Undefined properties on body object are not flagged if required fields are filled in
Description
If I have something like this:
const { data, error } = await client.POST("/api/product", {
body: {
ProductVersion: "1.0.0",
ASDfadsfasdf: "asdfasdf"
}
});
then tsc correctly flags ASDfadsfasdf as being superfluous:
npx tsc --noEmit
test.ts:15:9 - error TS2353: Object literal may only specify known properties, and 'ASDfadsfasdf' does not exist in type '{ FileData: string; ProductVersion: string; }'.
15 ASDfadsfasdf: "asdfasdf"
However, as soon as all required fields are in:
const { data, error } = await client.POST("/api/product", {
body: {
ProductVersion: "1.0.0",
FileData: "test",
ASDfadsfasdf: "asdfasdf"
}
});
it is no longer flagged:
npx tsc --noEmit
This is a problem because it means you can introduce typos on optional fields, and tsc won't catch it.
Reproduction
Seems to happen no matter what I try. tsconfig is set to esnext module with bundler resolution.
Expected result
Superfluous fields should be flagged regardless of if required ones are filled in or not.
Checklist
- [ ] I’m willing to open a PR (see CONTRIBUTING.md)
Ok, I think I've figured out more clues as to what's causing this. It doesn't necessarily have to do with required properties. If multiple components have similar properties (such as id), the type checking only works if you've defined enough properties to uniquely identify the component.
So for example, this is not flagged nor does jump to definition work because id alone doesn't uniquely identify the component:
but this is correctly flagged, and jump to definition is working again, because status uniquely identifies the Order component:
Also note that results are the same in the above 2 cases when doing npx tsc --noEmit, so I know it's not just a quirk of VSCode
My guess is that this is some quirk of generics. The end result is that the type-checking is unreliable because you can now have silent failures in the cases where you haven't defined enough properties to uniquely identify the component.
Hello. I'm gonna fix your bug. Can you tell me about your bug?
First option: Using object spread can help catch extra properties!
const baseBody = {
ProductVersion: "1.0.0",
FileData: "test"
};
// Add an extra property with a spread
const body = {
...baseBody,
ASDfadsfasdf: "asdfasdf" // TypeScript will flag this
};
const { data, error } = await client.POST("/api/product", { body });
Second option: Applying explicit type annotations forces TypeScript to perform a strict check!
const body: { FileData: string; ProductVersion: string } = {
ProductVersion: "1.0.0",
FileData: "test",
ASDfadsfasdf: "asdfasdf" // This will now be flagged
};
const { data, error } = await client.POST("/api/product", { body });
Thanks, but it appears these workarounds still don't catch the issue. For example:
import createClient from "openapi-fetch";
import type { paths } from "./petstore"; // generated by openapi-typescript
const client = createClient<paths>();
const baseBody: { id: number, bogus: string } = {
id: 0,
bogus: "bogus",
};
const {
data, // only present if 2XX response
error, // only present if 4XX or 5XX response
} = await client.POST("/store/order", {
params: {},
body: baseBody,
});
The bogus field does not get flagged by tsc
@Elgueromiranda That defeats the purpose of openapi-typescript if I need to re-define the body types.

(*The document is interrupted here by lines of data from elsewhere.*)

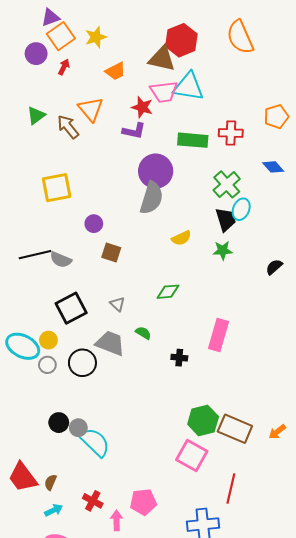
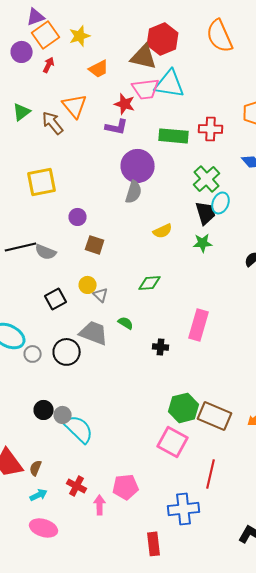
gray semicircle: (151, 198) -> (134, 192), size x0.7
black square: (71, 308) -> (56, 299), size x0.7
yellow circle: (48, 340) -> (88, 285), moved

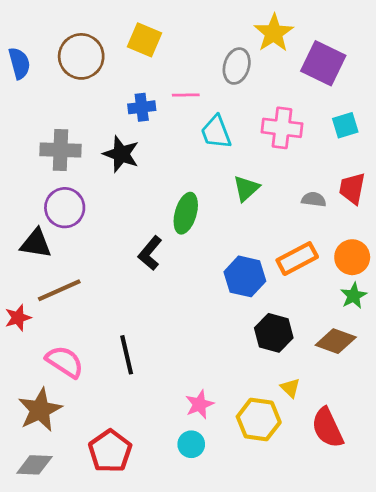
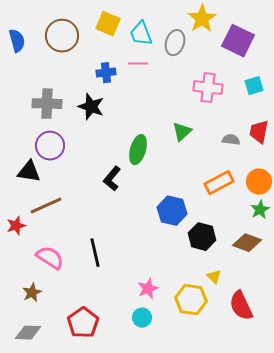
cyan trapezoid: (216, 132) -> (141, 34), moved
blue hexagon: (245, 276) -> (172, 211), moved
brown star: (40, 410) -> (32, 293), size x0.6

Bitten by this today. I had a typo in an optional body parameter name that went completely unchecked.
This is a great catch, and would welcome a PR for this. One suggestion is to move all type tests into a *.test-d-ts type test and make use of Vitest’s type assertion utilities. There are other PRs of related type bugs open (like with newer TS) that need to be solved mostly with stricter typechecks than we have in the runtime tests. That’s not a hard requirement for solving this, but it would greatly help.
I spent several hours trying to figure this one out because I really want it fixed. The problem I've decided is that TypeScript does not have good tooling for debugging complex types like this. I can't, for example, set a breakpoint in a debugger and step through how types are propagating through generics (if such a tool exists, let me know). So it's just a lot of trial and error and it's a nightmarish debugging experience
I got so frustrated that over the weekend I made an alternate implementation of openapi-fetch that uses code generation instead of generics like I alluded to in #1779 - I'm calling it typed-fetch. Should be API compatible with openapi-fetch minus some of the extra stuff openapi-fetch has that native fetch does not have (like middlewares). I'm sure it's missing a lot of corner cases, but so far it's pretty solid with swagger petstore and doesn't seem to suffer from weird issues like this library does. Wanted to throw it out there because I think if you were to copy the architecture (swapping out golang for TypeScript), the simplicity of it would make openapi-fetch much easier to contribute to, debug, test, and maintain because you can use a real debugger.